Sort through the listing below and keep each line with the word "trend". Copy those.
- Opening Delimiter -
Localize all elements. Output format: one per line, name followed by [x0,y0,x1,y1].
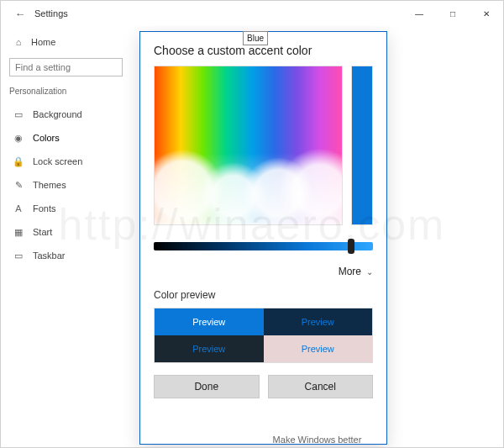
sidebar-home[interactable]: ⌂ Home [9,31,123,53]
font-icon: A [13,203,24,214]
sidebar-item-label: Colors [33,133,60,143]
done-button[interactable]: Done [154,375,260,398]
preview-swatch-light-accent: Preview [155,308,264,335]
sidebar-item-lockscreen[interactable]: 🔒 Lock screen [9,150,123,173]
sidebar-item-label: Lock screen [33,156,82,166]
sidebar-item-label: Taskbar [33,250,66,261]
sidebar-category: Personalization [9,87,123,96]
footer-text: Make Windows better [273,435,362,445]
sidebar-item-label: Fonts [33,203,56,213]
palette-icon: ◉ [13,132,24,144]
sidebar-item-background[interactable]: ▭ Background [9,103,123,126]
preview-swatch-dark-bg: Preview [155,335,264,362]
lock-icon: 🔒 [13,155,24,167]
color-tooltip: Blue [243,31,268,45]
preview-grid: Preview Preview Preview Preview [154,308,373,363]
value-slider[interactable] [154,242,373,250]
color-spectrum[interactable] [154,66,343,225]
settings-window: ← Settings — □ ✕ ⌂ Home Personalization … [0,0,504,448]
search-input[interactable] [9,58,123,76]
sidebar-item-label: Themes [33,180,66,190]
sidebar-item-start[interactable]: ▦ Start [9,220,123,244]
preview-swatch-light-bg: Preview [264,335,373,362]
close-button[interactable]: ✕ [470,1,503,26]
more-label: More [339,266,361,277]
preview-swatch-dark-accent: Preview [264,308,373,335]
minimize-button[interactable]: — [402,1,436,26]
taskbar-icon: ▭ [13,250,24,261]
color-picker-dialog: Choose a custom accent color More ⌄ Colo… [139,31,387,445]
back-icon[interactable]: ← [9,8,31,20]
dialog-title: Choose a custom accent color [154,44,373,57]
sidebar-home-label: Home [31,37,55,47]
sidebar-item-label: Background [33,109,82,119]
slider-thumb[interactable] [348,239,354,254]
more-toggle[interactable]: More ⌄ [154,266,373,277]
sidebar-item-label: Start [33,227,52,237]
home-icon: ⌂ [13,36,24,48]
preview-heading: Color preview [154,289,373,301]
brush-icon: ✎ [13,179,24,191]
picture-icon: ▭ [13,108,24,120]
sidebar-item-taskbar[interactable]: ▭ Taskbar [9,244,123,267]
sidebar-item-fonts[interactable]: A Fonts [9,197,123,220]
sidebar-item-themes[interactable]: ✎ Themes [9,173,123,197]
chevron-down-icon: ⌄ [366,267,373,277]
titlebar: ← Settings — □ ✕ [1,1,503,26]
window-title: Settings [31,8,402,18]
start-icon: ▦ [13,226,24,238]
sidebar-item-colors[interactable]: ◉ Colors [9,126,123,150]
hue-bar[interactable] [351,66,373,225]
content-area: Choose a custom accent color More ⌄ Colo… [131,26,503,447]
sidebar: ⌂ Home Personalization ▭ Background ◉ Co… [1,26,131,447]
maximize-button[interactable]: □ [436,1,470,26]
cancel-button[interactable]: Cancel [268,375,374,398]
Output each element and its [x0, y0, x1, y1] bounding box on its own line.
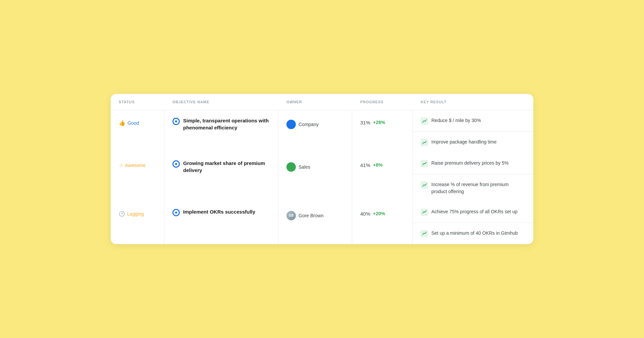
objective-icon — [172, 209, 180, 216]
owner-avatar — [286, 120, 296, 129]
owner-info: GB Gore Brown — [286, 211, 324, 220]
objective-name[interactable]: Growing market share of premium delivery — [183, 160, 270, 174]
owner-info: Sales — [286, 162, 310, 172]
owner-cell-3: GB Gore Brown — [278, 202, 352, 244]
key-result-text: Raise premium delivery prices by 5% — [431, 160, 508, 166]
key-result-text: Increase % of revenue from premium produ… — [431, 181, 525, 195]
key-result-item[interactable]: Improve package handling time — [413, 132, 533, 153]
status-badge[interactable]: 🕐 Lagging — [119, 211, 144, 217]
thumbs-up-icon: 👍 — [119, 120, 125, 126]
keyresult-cell-1: Reduce $ / mile by 30% Improve package h… — [413, 110, 533, 153]
key-result-text: Set up a minimum of 40 OKRs in Gtmhub — [431, 230, 518, 236]
progress-percent: 41% — [360, 162, 370, 168]
status-cell-1: 👍 Good — [111, 110, 164, 153]
objective-icon — [172, 160, 180, 168]
progress-cell-3: 40% +20% — [352, 202, 413, 244]
key-result-item[interactable]: Raise premium delivery prices by 5% — [413, 153, 533, 174]
clock-icon: 🕐 — [119, 211, 125, 217]
kr-trend-icon — [421, 117, 428, 125]
table-row-2: ☆ Awesome Growing market share of premiu… — [111, 153, 533, 202]
owner-cell-1: Company — [278, 110, 352, 153]
row-group-2: ☆ Awesome Growing market share of premiu… — [111, 153, 533, 202]
status-cell-3: 🕐 Lagging — [111, 202, 164, 244]
objective-icon — [172, 118, 180, 125]
kr-trend-icon — [421, 139, 428, 146]
owner-name: Company — [299, 122, 319, 127]
key-result-item[interactable]: Reduce $ / mile by 30% — [413, 110, 533, 132]
status-label: Awesome — [125, 163, 146, 168]
status-badge[interactable]: 👍 Good — [119, 120, 139, 126]
star-icon: ☆ — [119, 162, 123, 168]
table-row-1: 👍 Good Simple, transparent operations wi… — [111, 110, 533, 153]
objective-name[interactable]: Implement OKRs successfully — [183, 208, 255, 215]
progress-delta: +28% — [373, 120, 385, 125]
row-group-1: 👍 Good Simple, transparent operations wi… — [111, 110, 533, 153]
owner-name: Sales — [299, 164, 310, 170]
table-row-3: 🕐 Lagging Implement OKRs successfully GB… — [111, 202, 533, 244]
progress-percent: 31% — [360, 120, 370, 125]
objective-cell-3: Implement OKRs successfully — [164, 202, 278, 244]
key-result-item[interactable]: Achieve 75% progress of all OKRs set up — [413, 202, 533, 223]
keyresult-cell-2: Raise premium delivery prices by 5% Incr… — [413, 153, 533, 202]
status-label: Lagging — [127, 211, 144, 217]
owner-avatar — [286, 162, 296, 172]
progress-delta: +20% — [373, 211, 385, 216]
owner-cell-2: Sales — [278, 153, 352, 202]
kr-trend-icon — [421, 160, 428, 167]
kr-trend-icon — [421, 209, 428, 216]
col-status: STATUS — [111, 94, 164, 110]
status-cell-2: ☆ Awesome — [111, 153, 164, 202]
keyresult-cell-3: Achieve 75% progress of all OKRs set up … — [413, 202, 533, 244]
progress-cell-2: 41% +8% — [352, 153, 413, 202]
col-objective: OBJECTIVE NAME — [164, 94, 278, 110]
key-result-item[interactable]: Increase % of revenue from premium produ… — [413, 174, 533, 202]
row-group-3: 🕐 Lagging Implement OKRs successfully GB… — [111, 202, 533, 244]
owner-info: Company — [286, 120, 319, 129]
objective-cell-1: Simple, transparent operations with phen… — [164, 110, 278, 153]
col-keyresult: KEY RESULT — [413, 94, 533, 110]
status-label: Good — [127, 120, 139, 126]
col-owner: OWNER — [278, 94, 352, 110]
key-result-text: Reduce $ / mile by 30% — [431, 117, 481, 124]
objective-name[interactable]: Simple, transparent operations with phen… — [183, 117, 270, 131]
progress-cell-1: 31% +28% — [352, 110, 413, 153]
okr-table: STATUS OBJECTIVE NAME OWNER PROGRESS KEY… — [111, 94, 533, 244]
progress-delta: +8% — [373, 162, 382, 168]
status-badge[interactable]: ☆ Awesome — [119, 162, 146, 168]
kr-trend-icon — [421, 230, 428, 237]
key-result-text: Achieve 75% progress of all OKRs set up — [431, 208, 518, 215]
col-progress: PROGRESS — [352, 94, 413, 110]
key-result-item[interactable]: Set up a minimum of 40 OKRs in Gtmhub — [413, 223, 533, 244]
owner-name: Gore Brown — [299, 213, 324, 218]
owner-avatar: GB — [286, 211, 296, 220]
key-result-text: Improve package handling time — [431, 138, 497, 145]
objective-cell-2: Growing market share of premium delivery — [164, 153, 278, 202]
progress-percent: 40% — [360, 211, 370, 217]
kr-trend-icon — [421, 181, 428, 189]
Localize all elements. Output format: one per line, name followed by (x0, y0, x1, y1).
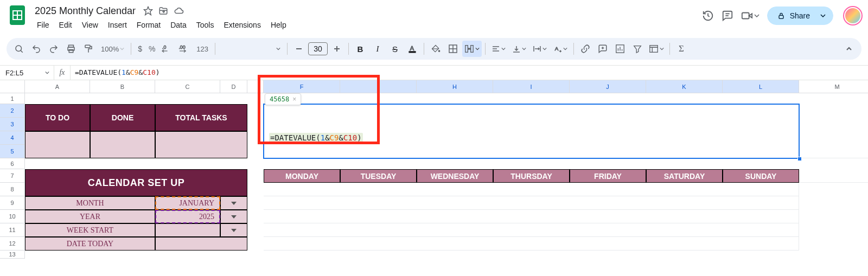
row-header[interactable]: 8 (0, 183, 25, 196)
font-size-increase[interactable] (329, 41, 345, 57)
done-value[interactable] (90, 131, 155, 158)
text-wrap-icon[interactable] (530, 41, 550, 57)
italic-icon[interactable]: I (369, 41, 386, 57)
functions-icon[interactable]: Σ (673, 41, 690, 57)
row-header[interactable]: 9 (0, 196, 25, 210)
weekstart-value[interactable] (155, 223, 220, 237)
todo-value[interactable] (25, 131, 90, 158)
row-header[interactable]: 11 (0, 223, 25, 237)
col-header[interactable]: J (570, 80, 646, 93)
row-header[interactable]: 6 (0, 158, 25, 169)
menu-tools[interactable]: Tools (192, 18, 219, 31)
font-size-input[interactable]: 30 (308, 42, 328, 55)
row-header[interactable]: 3 (0, 118, 25, 131)
collapse-toolbar-icon[interactable] (841, 41, 857, 57)
svg-rect-9 (779, 15, 783, 18)
insert-chart-icon[interactable] (612, 41, 628, 57)
cloud-status-icon[interactable] (174, 6, 184, 16)
formula-bar-input[interactable]: =DATEVALUE(1&C9&C10) (71, 65, 868, 80)
format-percent[interactable]: % (146, 41, 157, 57)
select-all-corner[interactable] (0, 80, 25, 93)
month-dropdown[interactable] (220, 196, 247, 210)
month-value[interactable]: JANUARY (155, 196, 220, 210)
document-title[interactable]: 2025 Monthly Calendar (33, 4, 138, 17)
weekstart-label: WEEK START (25, 223, 155, 237)
menu-insert[interactable]: Insert (104, 18, 131, 31)
history-icon[interactable] (702, 10, 714, 22)
account-avatar[interactable] (844, 7, 861, 24)
decrease-decimals-icon[interactable]: .0 (158, 41, 175, 57)
row-header[interactable]: 10 (0, 210, 25, 223)
zoom-dropdown[interactable]: 100% (98, 41, 127, 57)
sheets-logo[interactable] (7, 4, 28, 26)
font-size-decrease[interactable] (291, 41, 307, 57)
col-header[interactable]: C (155, 80, 220, 93)
redo-icon[interactable] (46, 41, 62, 57)
day-header-mon: MONDAY (264, 169, 340, 183)
col-header[interactable]: A (25, 80, 90, 93)
undo-icon[interactable] (28, 41, 44, 57)
vertical-align-icon[interactable] (509, 41, 529, 57)
tooltip-close-icon[interactable]: × (292, 95, 296, 103)
horizontal-align-icon[interactable] (489, 41, 508, 57)
selection-handle[interactable] (797, 157, 802, 161)
row-header[interactable]: 12 (0, 237, 25, 251)
col-header[interactable]: B (90, 80, 155, 93)
insert-comment-icon[interactable] (595, 41, 611, 57)
strikethrough-icon[interactable]: S (387, 41, 403, 57)
row-header[interactable]: 1 (0, 93, 25, 104)
menu-view[interactable]: View (78, 18, 103, 31)
datetoday-value[interactable] (155, 237, 247, 251)
bold-icon[interactable]: B (352, 41, 368, 57)
row-header[interactable]: 2 (0, 104, 25, 118)
share-dropdown[interactable] (816, 7, 833, 25)
format-currency[interactable]: $ (135, 41, 145, 57)
col-header[interactable]: L (723, 80, 799, 93)
comment-icon[interactable] (722, 10, 733, 22)
move-icon[interactable] (158, 6, 168, 16)
col-header[interactable] (247, 80, 264, 93)
col-header[interactable]: I (493, 80, 570, 93)
borders-icon[interactable] (445, 41, 461, 57)
search-icon[interactable] (11, 41, 27, 57)
year-dropdown[interactable] (220, 210, 247, 223)
more-formats[interactable]: 123 (193, 41, 212, 57)
weekstart-dropdown[interactable] (220, 223, 247, 237)
cell-formula-editing[interactable]: =DATEVALUE(1&C9&C10) (266, 131, 483, 144)
row-header[interactable]: 5 (0, 145, 25, 158)
menu-extensions[interactable]: Extensions (219, 18, 265, 31)
fill-color-icon[interactable] (427, 41, 444, 57)
meet-icon[interactable] (741, 10, 760, 22)
year-value[interactable]: 2025 (155, 210, 220, 223)
menu-data[interactable]: Data (166, 18, 191, 31)
row-header[interactable]: 13 (0, 251, 25, 259)
svg-text:A: A (555, 46, 559, 52)
total-tasks-value[interactable] (155, 131, 247, 158)
merge-cells-icon[interactable] (462, 41, 482, 57)
filter-icon[interactable] (629, 41, 646, 57)
row-header[interactable]: 4 (0, 131, 25, 145)
font-family-dropdown[interactable] (219, 41, 284, 57)
col-header[interactable]: M (799, 80, 868, 93)
menu-help[interactable]: Help (266, 18, 291, 31)
col-header[interactable]: H (417, 80, 493, 93)
menu-file[interactable]: File (33, 18, 54, 31)
row-header[interactable]: 7 (0, 169, 25, 183)
print-icon[interactable] (63, 41, 79, 57)
menu-format[interactable]: Format (132, 18, 165, 31)
insert-link-icon[interactable] (577, 41, 593, 57)
text-rotation-icon[interactable]: A (551, 41, 570, 57)
paint-format-icon[interactable] (80, 41, 97, 57)
col-header[interactable] (340, 80, 417, 93)
filter-views-icon[interactable] (647, 41, 666, 57)
menu-edit[interactable]: Edit (55, 18, 76, 31)
text-color-icon[interactable]: A (404, 41, 420, 57)
todo-header: TO DO (25, 104, 90, 131)
col-header[interactable]: F (264, 80, 340, 93)
col-header[interactable]: D (220, 80, 247, 93)
share-button[interactable]: Share (767, 7, 820, 25)
star-icon[interactable] (143, 6, 153, 16)
name-box[interactable]: F2:L5 (0, 66, 54, 80)
col-header[interactable]: K (646, 80, 723, 93)
increase-decimals-icon[interactable]: .00 (176, 41, 192, 57)
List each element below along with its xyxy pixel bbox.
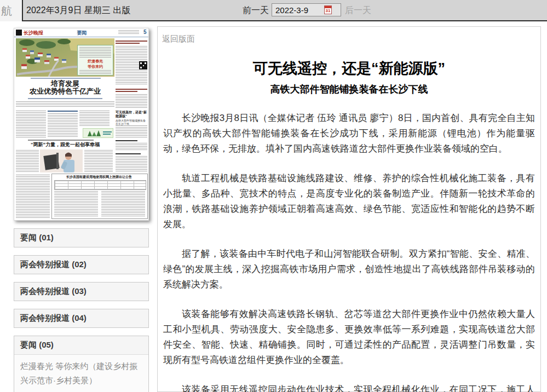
page-thumbnail[interactable]: 长沙晚报 要闻 5 [14,28,149,221]
photo-inset-box: 烂漫春光 等你来约 [77,45,113,76]
thumb-text-col1 [16,111,46,138]
article-paragraph: 据了解，该装备由中车时代电子和山河智能联合研制。双方紧扣“智能、安全、精准、绿色… [163,246,535,292]
article-paragraph: 长沙晚报3月8日讯（全媒体记者 伍玲 通讯员 廖宁）8日，国内首创、具有完全自主… [163,111,535,157]
article-body: 长沙晚报3月8日讯（全媒体记者 伍玲 通讯员 廖宁）8日，国内首创、具有完全自主… [163,111,535,392]
thumb-section-label: 要闻 [64,30,100,37]
topbar-divider [22,0,23,21]
sidebar-section-01[interactable]: 要闻 (01) [14,228,149,247]
sidebar-section-05[interactable]: 要闻 (05) [14,336,148,355]
thumb-right-article-title: 可无线遥控，还是“新能源版” [116,111,147,118]
land-notice-box: 长沙县国有建设用地使用权网上挂牌出让公告 [51,174,148,219]
thumb-page-number: 5 [143,29,147,35]
prev-day-button[interactable]: 前一天 [243,5,269,16]
thumb-subheadline-line [28,98,102,99]
thumb-mid-headline: “两新”力量，跟党一起创享幸福 [16,142,114,148]
nav-partial-text[interactable]: 航 [1,4,12,19]
thumb-right-article-subtitle: 高铁大部件智能铺换装备在长沙下线 [116,119,147,125]
worker-photo [40,149,83,172]
calendar-icon[interactable]: 31 [324,5,332,14]
publish-date-label: 2022年3月9日 星期三 出版 [26,5,130,16]
green-banner-graphic [83,128,113,138]
thumb-masthead-info [118,30,139,35]
article-panel: 返回版面 可无线遥控，还是“新能源版” 高铁大部件智能铺换装备在长沙下线 长沙晚… [157,26,541,392]
thumb-headline-1: 培育发展 [16,80,114,88]
sidebar-section-03[interactable]: 两会特别报道 (03) [14,282,149,301]
sidebar-section-02[interactable]: 两会特别报道 (02) [14,255,149,274]
notice-title: 长沙县国有建设用地使用权网上挂牌出让公告 [53,175,145,179]
article-subtitle: 高铁大部件智能铺换装备在长沙下线 [158,83,540,96]
sidebar-article-link-1[interactable]: 烂漫春光 等你来约（建设乡村振兴示范市·乡村美景） [14,355,148,392]
inset-title-line1: 烂漫春光 [78,59,113,64]
inset-title-line2: 等你来约 [78,64,113,69]
article-paragraph: 轨道工程机械是铁路基础设施线路建设、维修、养护的综合性机械化施工装备，具有小批量… [163,171,535,232]
topbar-left-notch: 航 [0,0,22,21]
thumb-masthead: 长沙晚报 [24,30,43,37]
sidebar-section-04[interactable]: 两会特别报道 (04) [14,309,149,328]
topbar-bottom-rule [22,20,547,21]
article-title: 可无线遥控，还是“新能源版” [158,59,540,78]
photo-caption-line [31,78,101,79]
top-bar: 航 2022年3月9日 星期三 出版 前一天 31 后一天 [0,0,547,20]
notice-table [54,180,146,190]
article-paragraph: 该装备能够有效解决高速铁路长钢轨、岔芯等道岔大部件更换作业中仍然依赖大量人工和小… [163,307,535,368]
thumb-headline-2: 农业优势特色千亿产业 [16,88,114,95]
back-to-page-link[interactable]: 返回版面 [162,34,195,44]
qr-code-icon [139,61,147,70]
next-day-button[interactable]: 后一天 [345,5,371,16]
thumb-text-col2 [48,113,78,138]
newspaper-logo-icon [16,30,22,36]
sidebar-section-05-group: 要闻 (05) 烂漫春光 等你来约（建设乡村振兴示范市·乡村美景） 培育发展农业… [14,336,149,392]
article-paragraph: 该装备采用无线遥控同步动作作业技术，实现全程机械化作业，在同工况下，施工人员较行… [163,382,535,392]
sidebar: 长沙晚报 要闻 5 [14,28,149,392]
thumb-text-col3 [79,111,110,126]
- Closing Delimiter -
● Response box:
kr-trend-icon — [421, 117, 428, 125]
kr-trend-icon — [421, 139, 428, 146]
kr-trend-icon — [421, 160, 428, 167]
kr-trend-icon — [421, 209, 428, 216]
kr-trend-icon — [421, 230, 428, 237]
kr-trend-icon — [421, 181, 428, 189]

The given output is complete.